Germany
Population: 82 million
Jewish population: 125,000
Jewish settlement in Germany began in the fourth century and continued throughout successive centuries, resulting in flourishing communities, with an active and intellectual life in cities such as Worms The Ashkenazi (literally meaning: German) Jews descended from medieval Jewish communities along the Rhine from Alsace in the south to the Rhineland in the north. Ashkenaz is the medieval Hebrew name for Germany. During the 1930s, with the Nazis rising to power, the half a million Jews living in Germany found themselves rapidly excluded from the society. ‘Kristallnacht’ in 1938, when hundreds of Jews were killed and injured, tens of thousands arrested, synagogues set ablaze and Jewish homes and businesses ransacked, marked the beginning of what the Nazis termed the ‘Final Solution of the Jewish Question”. Some 180,000 German Jews perished in the Holocaust, and most others emigrated prior or after World War II, with only a small community remaining until the 1990s.

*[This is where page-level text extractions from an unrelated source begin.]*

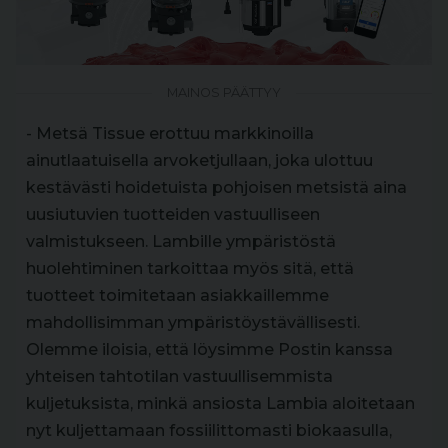
MAINOS PÄÄTTYY
- Metsä Tissue erottuu markkinoilla
ainutlaatuisella arvoketjullaan, joka ulottuu
kestävästi hoidetuista pohjoisen metsistä aina
uusiutuvien tuotteiden vastuulliseen
valmistukseen. Lambille ympäristöstä
huolehtiminen tarkoittaa myös sitä, että
tuotteet toimitetaan asiakkaillemme
mahdollisimman ympäristöystävällisesti.
Olemme iloisia, että löysimme Postin kanssa
yhteisen tahtotilan vastuullisemmista
kuljetuksista, minkä ansiosta Lambia aloitetaan
nyt kuljettamaan fossiilittomasti biokaasulla,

Today, following an influx of some 80,000 Jews from eastern Europe after the fall of the Iron Curtain, the German Jewish community is the only one in Europe that is growing again. The largest Jewish community is Berlin (11,000), followed by Munich (9,500) and Frankfurt (7,000). Around a hundred smaller communities are scattered throughout the country. Jewish life has seen a renaissance in recent years, and a large numbers of synagogues, community centers and Jewish museums were either renovated or newly built throughout the country.
The Jewish communities are united under an officially recognized umbrella body, the Central Council of Jews in Germany, which receives financial support from the German state.